Campaign to preserve nuclear bunker that was Camden’s control centre during Cold War
08:30 10 February 2014
A subterranean nuclear bunker that was Camden’s borough control centre during the Cold War era has stood empty for decades hidden in a park.
The shelter, which stands at the junction of Gordon House Road and Highgate Road in Dartmouth Park, once housed an underground lair including a conference room with two message hatches and space for scientific advisors.
But the damp-riddled structure, visible only as a simple concrete box at ground level, has not been used since the Civil Defence Corps was disbanded in 1968 and has fallen into disrepair.
Now the Dartmouth Park Community Area Advisory Committee (DPCAAC) has launched a campaign for it to be saved and transformed into a community space.

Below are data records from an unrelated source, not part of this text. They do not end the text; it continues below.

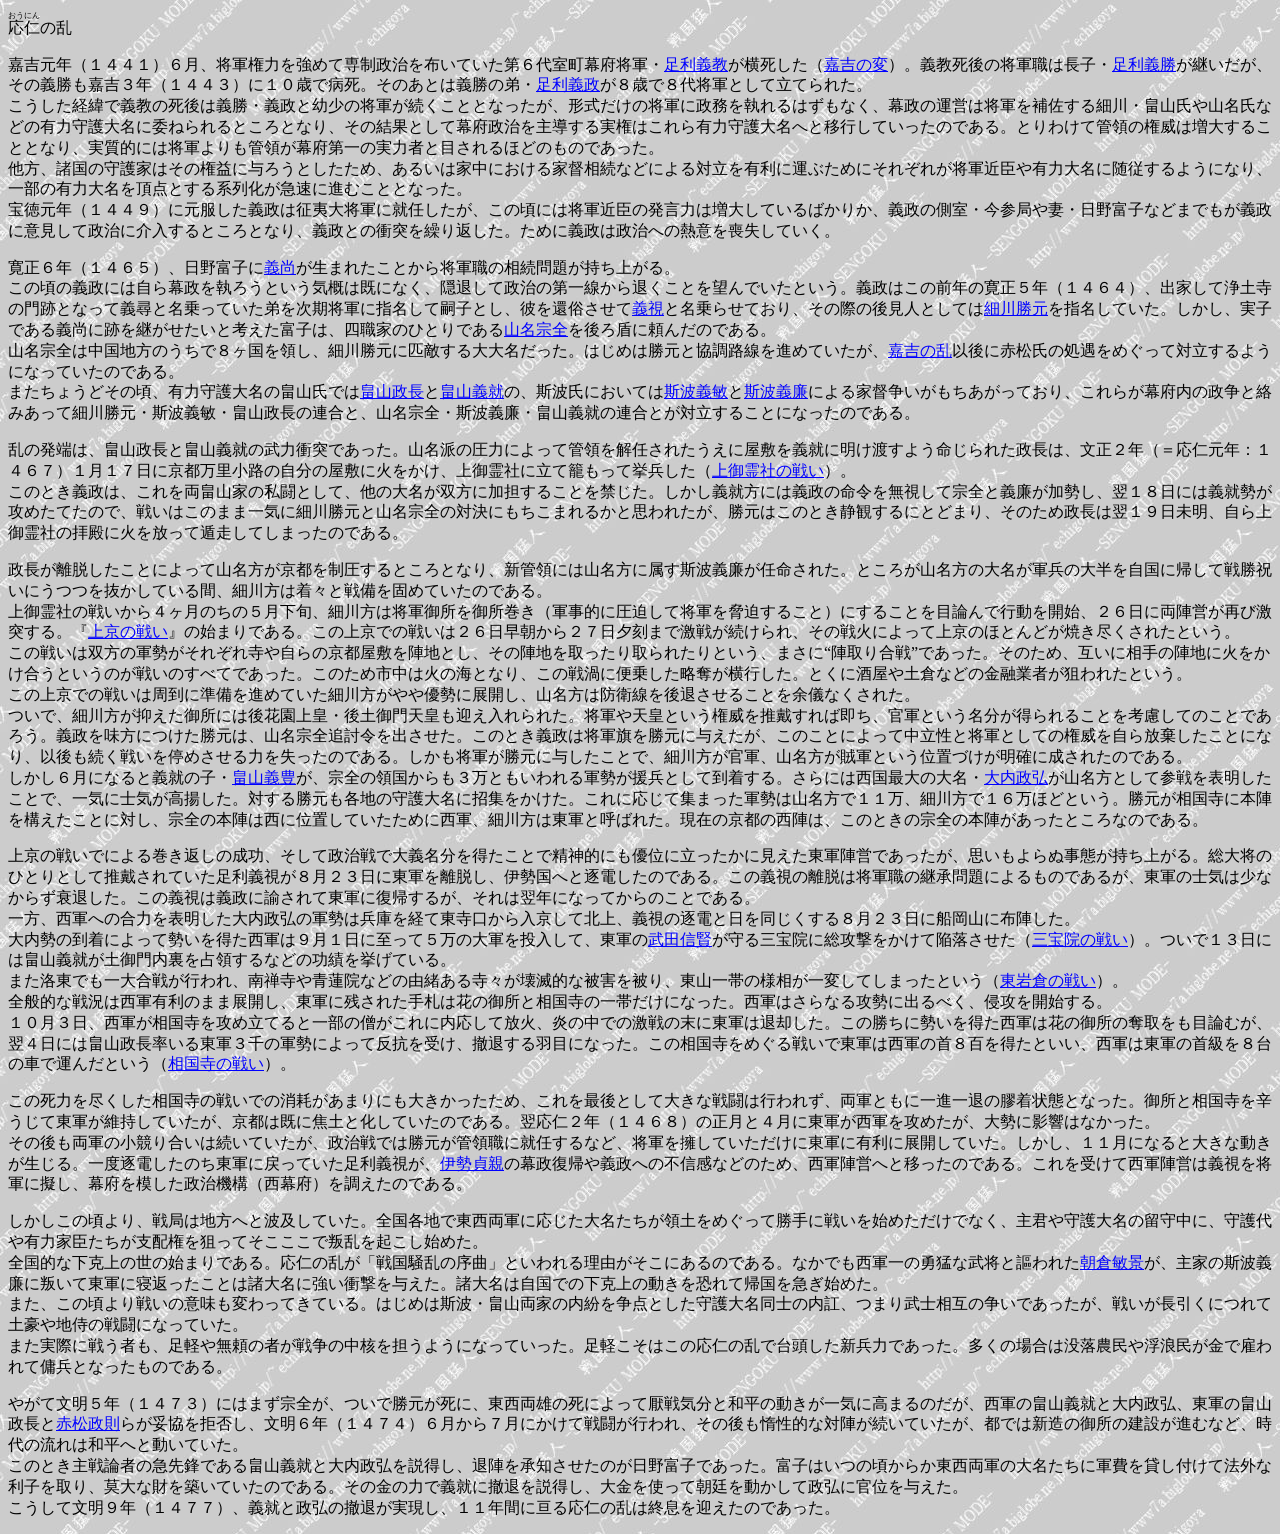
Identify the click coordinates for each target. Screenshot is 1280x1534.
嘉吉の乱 (920, 350)
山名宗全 (536, 329)
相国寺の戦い (216, 1063)
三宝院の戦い (1080, 939)
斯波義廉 (776, 391)
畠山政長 (392, 391)
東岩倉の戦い (1048, 980)
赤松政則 (88, 1423)
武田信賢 (680, 939)
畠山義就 (472, 391)
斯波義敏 (696, 391)
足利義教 (696, 64)
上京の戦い (128, 631)
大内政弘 (1016, 777)
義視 (648, 308)
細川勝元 (1016, 308)
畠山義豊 (264, 777)
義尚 (280, 267)
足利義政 (568, 84)
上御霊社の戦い (768, 470)
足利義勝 (1144, 64)
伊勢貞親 (472, 1163)
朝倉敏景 (1112, 1262)
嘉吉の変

The group has nominated the bunker to be placed on Camden’s Local List to preserve its heritage.
Patrick Lefevre, chair of DPCAAC said: “It hasn’t been opened or cleaned up in several years which has meant a steady deterioration. It has a great deal of potential for being a community space.
“Elsewhere in the country spaces like this have been turned into museums and listed by English Heritage, so we’re very keen to see this particular bit of local history at least locally listed here.
“Once it’s protected we can look intelligently at how it could be used.”
Believed to have been built in the early 1950s in response to a nuclear threat, the shelter and the land that it sits on belong to Camden Council.
Plans show the eight-room bunker included a scientific advisors and control room, a plant room, conference room, as well as a kitchen, canteen and male and female toilets.
The council has placed the bunker on its regeneration list, but the area advisory committee fear this will not offer sufficient protection.
Highgate councillor Sally Gimson is involved in the campaign for it to be locally listed and said the shelter needs to be “acknowledged, recognised and restored”.
She said: “It’s part of our history in Camden. I think we should at least list it so it isn’t just destroyed.
“But what would be fun would be to do it up and have people visit it.
“You could learn about the Cold War and it really brings that home to you if you realise that this is round the corner.
“I have asked if I can go and visit it and I haven’t heard anything back yet.”
Funding for regeneration would have to come from the National Lottery or a similar organisation but community campaigners say they first need access to the bunker to see what they are dealing with.
A council spokesman said safety checks would have to be carried out before anyone could go inside.
The spokesman said: “Consultation on the draft Local List closed on December 20, with responses now being reviewed.
“Any new nominations received as part of this process will be assessed against selection criteria before a final version of the Local List is produced later this year.
“We’re committed to protecting the borough’s heritage with all nominations received given full consideration.”